En décimo lugar, se encuentra Estambul (Turquía) por inasistencia médica y alta mortalidad materna. Yakarta (Indonesia) son comunes delitos de infanticidio y  prácticas como la mutilación genital. Lagos (Nigeria) es la ciudad con el menor acceso a los servicios de salud para las mujeres. Dhaka (Bangladesh) por un alto número de agresiones sexuales. Ciudad de México (México) por tener cifras preocupantemente elevadas en acoso y violación. Lima (Perú) es común la mutilación genital y el matrimonio forzado. Delhi (India) de los mayores índices en violencia sexual. Kinshasa (Congo) el acceso a la educación es limitado y las posibilidades de asistencia sanitaria son bajas. Karachi (Pakistán) las oportunidades económicas como la capacidad para tener propiedades territoriales y acceso a servicios financieros son reducidas. El Cairo (Egipto) ocupando el primer lugar, tiene los índices de riesgo de violencia y ataques sexuales más altos. Así mismo, el acceso a la salud es mínimo y hay un alto índice de mortalidad materna.

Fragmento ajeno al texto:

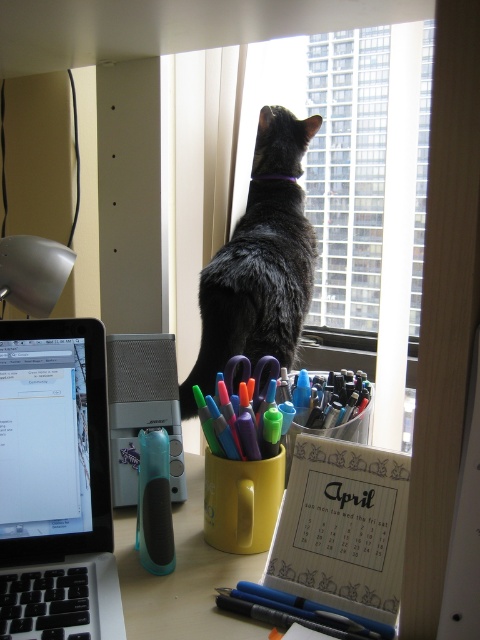 Question: Among these points, which one is nearest to the camera?

Choices:
 (A) (313, 124)
 (B) (0, 561)

Answer: (B)

Question: Is silver metallic laptop at left positioned before matte plastic cup at center?

Choices:
 (A) yes
 (B) no

Answer: (A)

Question: Does black fur cat at center appear on the left side of matte black pen at lower center?

Choices:
 (A) yes
 (B) no

Answer: (A)

Question: Based on their relative distances, which object is farther from the teal rubberized eraser at center?

Choices:
 (A) silver metallic laptop at left
 (B) black fur cat at center
 (C) matte black pen at lower center
 (D) matte plastic cup at center

Answer: (B)

Question: Is black fur cat at center above matte plastic cup at center?

Choices:
 (A) yes
 (B) no

Answer: (A)

Question: Among these points, which one is nearest to the camera?

Choices:
 (A) (79, 419)
 (B) (264, 141)
 (C) (140, 513)

Answer: (A) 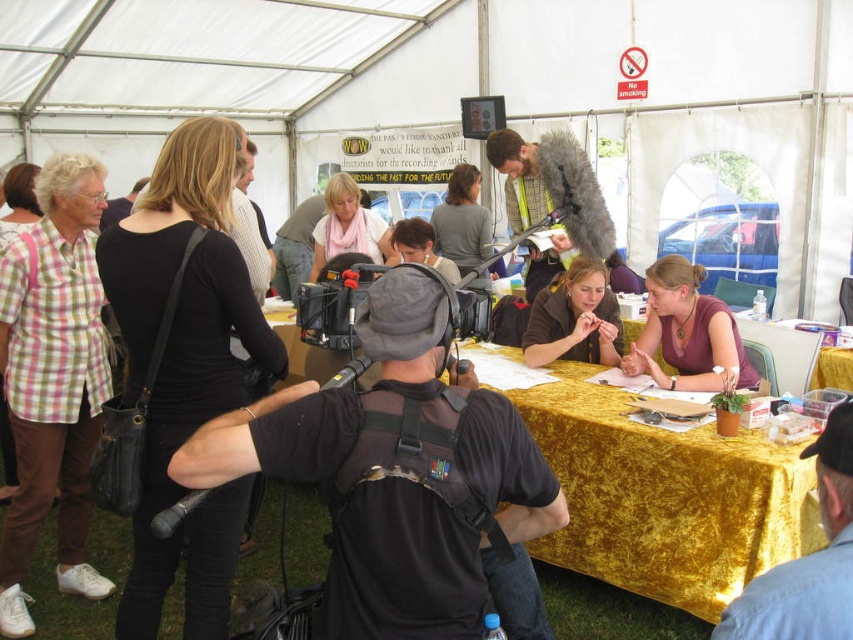 You are organizing a media event and need to place a large item and a small item on a table. You have the black leather bag at upper left and the purple fabric at center. Which object should you choose to place on the table if you need an item that takes up more space?

The black leather bag at upper left has a larger size compared to the purple fabric at center, so you should choose the black leather bag at upper left to place on the table as it takes up more space.

You are organizing a small event and need to place a matte brown jacket at center on a gold velvet table at center. Can you fit the jacket on the table?

The gold velvet table at center is wider than the matte brown jacket at center, so yes, the matte brown jacket at center can fit on the gold velvet table at center.

You are a photographer positioned at the back of the tent. You need to capture a clear photo of both the plaid shirt at left and the purple fabric at center. Which object will appear larger in your photo?

The plaid shirt at left will appear larger in the photo because it is closer to the viewer than the purple fabric at center. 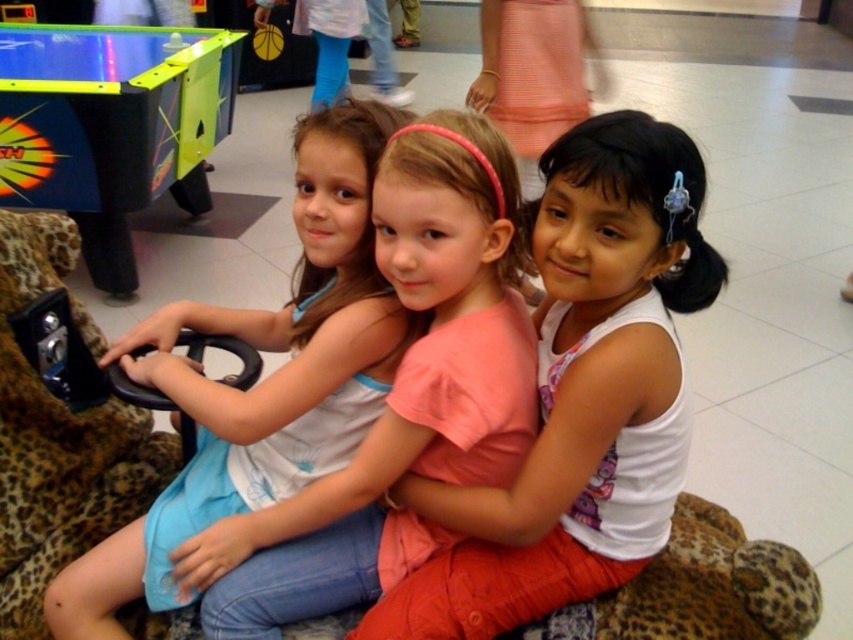 Question: Is pink cotton shirt at center below pink fabric dress at center?

Choices:
 (A) no
 (B) yes

Answer: (B)

Question: Can you confirm if pink cotton shirt at center is wider than pink fabric dress at center?

Choices:
 (A) yes
 (B) no

Answer: (B)

Question: Does pink cotton shirt at center appear under pink fabric dress at center?

Choices:
 (A) yes
 (B) no

Answer: (A)

Question: Which object is closer to the camera taking this photo?

Choices:
 (A) pink fabric dress at center
 (B) pink cotton shirt at center

Answer: (B) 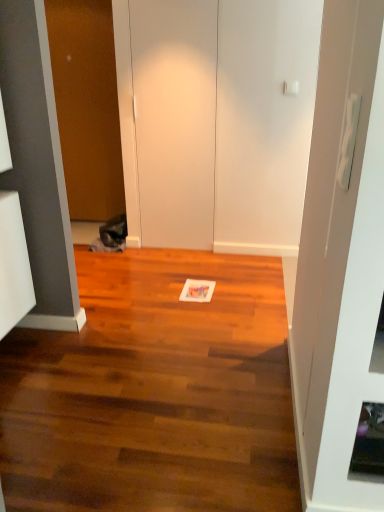 Question: From the image's perspective, is white matte door at center, marked as the 1th door in a right-to-left arrangement, positioned above or below wooden door at left, placed as the first door when sorted from left to right?

Choices:
 (A) below
 (B) above

Answer: (A)

Question: Based on their positions, is white matte door at center, marked as the 1th door in a right-to-left arrangement, located to the left or right of wooden door at left, placed as the first door when sorted from left to right?

Choices:
 (A) right
 (B) left

Answer: (A)

Question: In terms of height, does white matte door at center, marked as the 1th door in a right-to-left arrangement, look taller or shorter compared to wooden door at left, which is counted as the 2th door, starting from the right?

Choices:
 (A) tall
 (B) short

Answer: (B)

Question: Is wooden door at left, which is counted as the 2th door, starting from the right, in front of or behind white matte door at center, the second door positioned from the left, in the image?

Choices:
 (A) front
 (B) behind

Answer: (B)

Question: Considering the positions of wooden door at left, placed as the first door when sorted from left to right, and white matte door at center, the second door positioned from the left, in the image, is wooden door at left, placed as the first door when sorted from left to right, wider or thinner than white matte door at center, the second door positioned from the left,?

Choices:
 (A) thin
 (B) wide

Answer: (B)

Question: Visually, is wooden door at left, placed as the first door when sorted from left to right, positioned to the left or to the right of white matte door at center, the second door positioned from the left?

Choices:
 (A) left
 (B) right

Answer: (A)

Question: From the image's perspective, is wooden door at left, placed as the first door when sorted from left to right, located above or below white matte door at center, the second door positioned from the left?

Choices:
 (A) below
 (B) above

Answer: (B) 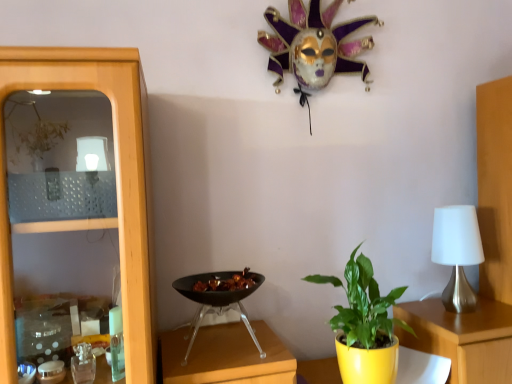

No solo este estudio es testigo de que aún seguimos lejos de la corresponsabilidad y que no hemos alcanzado la completa igualdad entre géneros; quien puede olvidar ese controversial episodio en Silicon Valley en el que un ingeniero presentó un memorando afirmando que la baja participación de las mujeres en roles de liderazgo en la empresa se debía a causas biológicas, justificando la subordinación de la mujer con las características anatómicas femeninas, o cuando seis trabajadoras de la gasolinera Aservi de La Carlota fueron despedidas de su puesto por portar el uniforme con pantalón en vez de falda, siendo víctimas de los una vez más, esclavizantes estereotipos. Sucesos que nos prueban que todavía la mujer continua siendo posicionada como “la otra” con relación al hombre, y sigue estando excluida de algunos derechos laborales  limitando sus proyecciones profesionales. Eventos como estos nos ayudan a concluir que se siguen evidenciando prácticas que fomentan la hetero-designación femenina con arquetipos que inducen la violencia hacia la libertad de auto determinación,  limitando el hecho de que la mujer pueda ejercer sus derechos como persona individual, imponiendo ideas que reducen su representación en el área pública.

¿Llegaremos a un punto en el que necesitemos emplear el test de Bechdel en cualquier ámbito social? Antes, la mayoría de las mujeres actuaban únicamente por la mirada masculina, eran educadas únicamente para cumplir con los deseos y caprichos de los varones, reduciendo su amplio potencial a las tareas domésticas y del cuidado. Y puede se diga que este sea uno de los siglos más importantes en la historia con la evolución en nanotecnología, el hallazgo de planetas similares a la Tierra o la reprogramación celular, aún se requiere más trabajo y más esfuerzo para que ambos géneros sean igual de libres y autónomos en cualquier área social. Un cambio para que en los campos de educación, salud, trabajo tengan igual de condiciones y beneficios que los hombres, para que puedan actuar bajo su propio criterio y hagan las cosas únicamente para la felicidad de ellas, para que  tengan derecho a la vivir de manera digna, la vida que todos y todas merecemos. Podemos decir que se viven otros tiempos, pero depende de nosotros que estos sean recordados de manera positiva y sean de inspiración para futuras generaciones.